Produce an exact transcript of all the records.

> _Collected data entries_
******
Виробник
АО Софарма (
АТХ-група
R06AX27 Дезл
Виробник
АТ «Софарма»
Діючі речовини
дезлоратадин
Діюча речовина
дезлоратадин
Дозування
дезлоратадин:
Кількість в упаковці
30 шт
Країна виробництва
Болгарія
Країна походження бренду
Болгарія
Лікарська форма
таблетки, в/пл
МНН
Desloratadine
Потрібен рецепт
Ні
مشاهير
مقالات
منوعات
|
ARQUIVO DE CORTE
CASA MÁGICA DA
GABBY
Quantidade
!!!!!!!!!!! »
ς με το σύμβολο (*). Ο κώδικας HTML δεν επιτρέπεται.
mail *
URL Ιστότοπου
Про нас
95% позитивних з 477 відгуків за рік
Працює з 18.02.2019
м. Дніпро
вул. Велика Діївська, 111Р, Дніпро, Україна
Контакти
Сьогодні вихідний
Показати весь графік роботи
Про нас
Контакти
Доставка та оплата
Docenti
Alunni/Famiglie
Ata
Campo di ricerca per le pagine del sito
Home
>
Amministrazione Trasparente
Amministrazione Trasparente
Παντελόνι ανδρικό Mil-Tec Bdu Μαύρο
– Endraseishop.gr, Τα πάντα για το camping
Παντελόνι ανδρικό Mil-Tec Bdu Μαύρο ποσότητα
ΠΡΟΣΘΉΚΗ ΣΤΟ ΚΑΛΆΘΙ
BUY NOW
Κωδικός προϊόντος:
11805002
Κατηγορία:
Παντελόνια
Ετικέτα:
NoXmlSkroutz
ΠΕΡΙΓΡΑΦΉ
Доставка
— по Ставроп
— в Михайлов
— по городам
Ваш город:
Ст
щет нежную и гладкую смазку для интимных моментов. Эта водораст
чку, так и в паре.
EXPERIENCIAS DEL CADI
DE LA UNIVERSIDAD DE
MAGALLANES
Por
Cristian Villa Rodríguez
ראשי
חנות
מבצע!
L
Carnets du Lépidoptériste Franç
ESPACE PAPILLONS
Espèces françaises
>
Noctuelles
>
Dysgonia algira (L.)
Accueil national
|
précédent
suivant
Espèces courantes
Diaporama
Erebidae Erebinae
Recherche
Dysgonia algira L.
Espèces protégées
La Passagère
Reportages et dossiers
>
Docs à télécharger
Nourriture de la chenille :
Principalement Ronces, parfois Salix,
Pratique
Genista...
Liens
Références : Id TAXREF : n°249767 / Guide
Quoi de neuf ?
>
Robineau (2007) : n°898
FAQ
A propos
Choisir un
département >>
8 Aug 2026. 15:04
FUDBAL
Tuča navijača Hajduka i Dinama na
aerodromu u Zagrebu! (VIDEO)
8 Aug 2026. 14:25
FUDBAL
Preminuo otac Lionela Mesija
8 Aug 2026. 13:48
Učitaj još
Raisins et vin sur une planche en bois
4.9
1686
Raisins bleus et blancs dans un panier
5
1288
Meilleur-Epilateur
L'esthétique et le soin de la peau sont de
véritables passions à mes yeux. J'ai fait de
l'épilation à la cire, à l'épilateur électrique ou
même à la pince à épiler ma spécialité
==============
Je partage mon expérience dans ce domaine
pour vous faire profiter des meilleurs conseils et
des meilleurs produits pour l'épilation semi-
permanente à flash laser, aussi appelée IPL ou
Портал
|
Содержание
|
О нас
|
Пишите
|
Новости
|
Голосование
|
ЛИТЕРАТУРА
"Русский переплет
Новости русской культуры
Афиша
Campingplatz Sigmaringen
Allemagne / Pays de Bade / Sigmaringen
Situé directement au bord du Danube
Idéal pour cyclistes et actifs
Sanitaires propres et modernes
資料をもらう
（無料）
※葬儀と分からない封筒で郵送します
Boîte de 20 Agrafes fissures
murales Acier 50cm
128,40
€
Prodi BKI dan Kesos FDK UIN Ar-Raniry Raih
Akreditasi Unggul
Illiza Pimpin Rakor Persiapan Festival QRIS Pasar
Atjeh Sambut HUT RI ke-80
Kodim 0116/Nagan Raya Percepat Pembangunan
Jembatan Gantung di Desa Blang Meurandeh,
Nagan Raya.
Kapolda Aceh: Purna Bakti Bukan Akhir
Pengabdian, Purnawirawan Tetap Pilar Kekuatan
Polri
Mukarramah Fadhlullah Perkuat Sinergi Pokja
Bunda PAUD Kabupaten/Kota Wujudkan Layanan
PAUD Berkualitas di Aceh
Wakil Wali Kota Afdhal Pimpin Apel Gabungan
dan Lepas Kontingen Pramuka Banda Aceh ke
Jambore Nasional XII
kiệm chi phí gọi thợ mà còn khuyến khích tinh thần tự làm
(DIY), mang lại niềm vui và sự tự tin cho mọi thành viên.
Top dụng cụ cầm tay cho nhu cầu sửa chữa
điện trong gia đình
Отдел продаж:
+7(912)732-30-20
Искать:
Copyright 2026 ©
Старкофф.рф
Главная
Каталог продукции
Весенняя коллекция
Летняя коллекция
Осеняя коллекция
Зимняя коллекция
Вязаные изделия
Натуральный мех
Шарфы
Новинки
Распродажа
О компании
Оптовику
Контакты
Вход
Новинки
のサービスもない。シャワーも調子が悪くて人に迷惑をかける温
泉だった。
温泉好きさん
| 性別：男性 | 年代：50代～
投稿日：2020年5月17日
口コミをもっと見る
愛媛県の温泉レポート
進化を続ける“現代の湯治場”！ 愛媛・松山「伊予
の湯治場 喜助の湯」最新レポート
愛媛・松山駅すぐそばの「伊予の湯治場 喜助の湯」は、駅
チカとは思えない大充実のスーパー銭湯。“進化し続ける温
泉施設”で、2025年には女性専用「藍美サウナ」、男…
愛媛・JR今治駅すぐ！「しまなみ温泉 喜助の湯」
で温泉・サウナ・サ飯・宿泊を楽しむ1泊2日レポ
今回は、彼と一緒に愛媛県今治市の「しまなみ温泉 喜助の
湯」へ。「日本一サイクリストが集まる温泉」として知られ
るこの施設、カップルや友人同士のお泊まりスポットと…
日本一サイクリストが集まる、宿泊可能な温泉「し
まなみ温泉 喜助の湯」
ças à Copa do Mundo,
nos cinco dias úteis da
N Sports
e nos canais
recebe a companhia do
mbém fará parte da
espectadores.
******
> _ANSWER_
Виробник
АО Софарма (
АТХ-група
R06AX27 Дезл
Виробник
АТ «Софарма»
Діючі речовини
дезлоратадин
Діюча речовина
дезлоратадин
Дозування
дезлоратадин:
Кількість в упаковці
30 шт
Країна виробництва
Болгарія
Країна походження бренду
Болгарія
Лікарська форма
таблетки, в/пл
МНН
Desloratadine
Потрібен рецепт
Ні
مشاهير
مقالات
منوعات
|
ARQUIVO DE CORTE
CASA MÁGICA DA
GABBY
Quantidade
!!!!!!!!!!! »
ς με το σύμβολο (*). Ο κώδικας HTML δεν επιτρέπεται.
mail *
URL Ιστότοπου
Про нас
95% позитивних з 477 відгуків за рік
Працює з 18.02.2019
м. Дніпро
вул. Велика Діївська, 111Р, Дніпро, Україна
Контакти
Сьогодні вихідний
Показати весь графік роботи
Про нас
Контакти
Доставка та оплата
Docenti
Alunni/Famiglie
Ata
Campo di ricerca per le pagine del sito
Home
>
Amministrazione Trasparente
Amministrazione Trasparente
Παντελόνι ανδρικό Mil-Tec Bdu Μαύρο
– Endraseishop.gr, Τα πάντα για το camping
Παντελόνι ανδρικό Mil-Tec Bdu Μαύρο ποσότητα
ΠΡΟΣΘΉΚΗ ΣΤΟ ΚΑΛΆΘΙ
BUY NOW
Κωδικός προϊόντος:
11805002
Κατηγορία:
Παντελόνια
Ετικέτα:
NoXmlSkroutz
ΠΕΡΙΓΡΑΦΉ
Доставка
— по Ставроп
— в Михайлов
— по городам
Ваш город:
Ст
щет нежную и гладкую смазку для интимных моментов. Эта водораст
чку, так и в паре.
EXPERIENCIAS DEL CADI
DE LA UNIVERSIDAD DE
MAGALLANES
Por
Cristian Villa Rodríguez
ראשי
חנות
מבצע!
L
Carnets du Lépidoptériste Franç
ESPACE PAPILLONS
Espèces françaises
>
Noctuelles
>
Dysgonia algira (L.)
Accueil national
|
précédent
suivant
Espèces courantes
Diaporama
Erebidae Erebinae
Recherche
Dysgonia algira L.
Espèces protégées
La Passagère
Reportages et dossiers
>
Docs à télécharger
Nourriture de la chenille :
Principalement Ronces, parfois Salix,
Pratique
Genista...
Liens
Références : Id TAXREF : n°249767 / Guide
Quoi de neuf ?
>
Robineau (2007) : n°898
FAQ
A propos
Choisir un
département >>
8 Aug 2026. 15:04
FUDBAL
Tuča navijača Hajduka i Dinama na
aerodromu u Zagrebu! (VIDEO)
8 Aug 2026. 14:25
FUDBAL
Preminuo otac Lionela Mesija
8 Aug 2026. 13:48
Učitaj još
Raisins et vin sur une planche en bois
4.9
1686
Raisins bleus et blancs dans un panier
5
1288
Meilleur-Epilateur
L'esthétique et le soin de la peau sont de
véritables passions à mes yeux. J'ai fait de
l'épilation à la cire, à l'épilateur électrique ou
même à la pince à épiler ma spécialité
==============
Je partage mon expérience dans ce domaine
pour vous faire profiter des meilleurs conseils et
des meilleurs produits pour l'épilation semi-
permanente à flash laser, aussi appelée IPL ou
Портал
|
Содержание
|
О нас
|
Пишите
|
Новости
|
Голосование
|
ЛИТЕРАТУРА
"Русский переплет
Новости русской культуры
Афиша
Campingplatz Sigmaringen
Allemagne / Pays de Bade / Sigmaringen
Situé directement au bord du Danube
Idéal pour cyclistes et actifs
Sanitaires propres et modernes
資料をもらう
（無料）
※葬儀と分からない封筒で郵送します
Boîte de 20 Agrafes fissures
murales Acier 50cm
128,40
€
Prodi BKI dan Kesos FDK UIN Ar-Raniry Raih
Akreditasi Unggul
Illiza Pimpin Rakor Persiapan Festival QRIS Pasar
Atjeh Sambut HUT RI ke-80
Kodim 0116/Nagan Raya Percepat Pembangunan
Jembatan Gantung di Desa Blang Meurandeh,
Nagan Raya.
Kapolda Aceh: Purna Bakti Bukan Akhir
Pengabdian, Purnawirawan Tetap Pilar Kekuatan
Polri
Mukarramah Fadhlullah Perkuat Sinergi Pokja
Bunda PAUD Kabupaten/Kota Wujudkan Layanan
PAUD Berkualitas di Aceh
Wakil Wali Kota Afdhal Pimpin Apel Gabungan
dan Lepas Kontingen Pramuka Banda Aceh ke
Jambore Nasional XII
kiệm chi phí gọi thợ mà còn khuyến khích tinh thần tự làm
(DIY), mang lại niềm vui và sự tự tin cho mọi thành viên.
Top dụng cụ cầm tay cho nhu cầu sửa chữa
điện trong gia đình
Отдел продаж:
+7(912)732-30-20
Искать:
Copyright 2026 ©
Старкофф.рф
Главная
Каталог продукции
Весенняя коллекция
Летняя коллекция
Осеняя коллекция
Зимняя коллекция
Вязаные изделия
Натуральный мех
Шарфы
Новинки
Распродажа
О компании
Оптовику
Контакты
Вход
Новинки
のサービスもない。シャワーも調子が悪くて人に迷惑をかける温
泉だった。
温泉好きさん
| 性別：男性 | 年代：50代～
投稿日：2020年5月17日
口コミをもっと見る
愛媛県の温泉レポート
進化を続ける“現代の湯治場”！ 愛媛・松山「伊予
の湯治場 喜助の湯」最新レポート
愛媛・松山駅すぐそばの「伊予の湯治場 喜助の湯」は、駅
チカとは思えない大充実のスーパー銭湯。“進化し続ける温
泉施設”で、2025年には女性専用「藍美サウナ」、男…
愛媛・JR今治駅すぐ！「しまなみ温泉 喜助の湯」
で温泉・サウナ・サ飯・宿泊を楽しむ1泊2日レポ
今回は、彼と一緒に愛媛県今治市の「しまなみ温泉 喜助の
湯」へ。「日本一サイクリストが集まる温泉」として知られ
るこの施設、カップルや友人同士のお泊まりスポットと…
日本一サイクリストが集まる、宿泊可能な温泉「し
まなみ温泉 喜助の湯」
ças à Copa do Mundo,
nos cinco dias úteis da
N Sports
e nos canais
recebe a companhia do
mbém fará parte da
espectadores.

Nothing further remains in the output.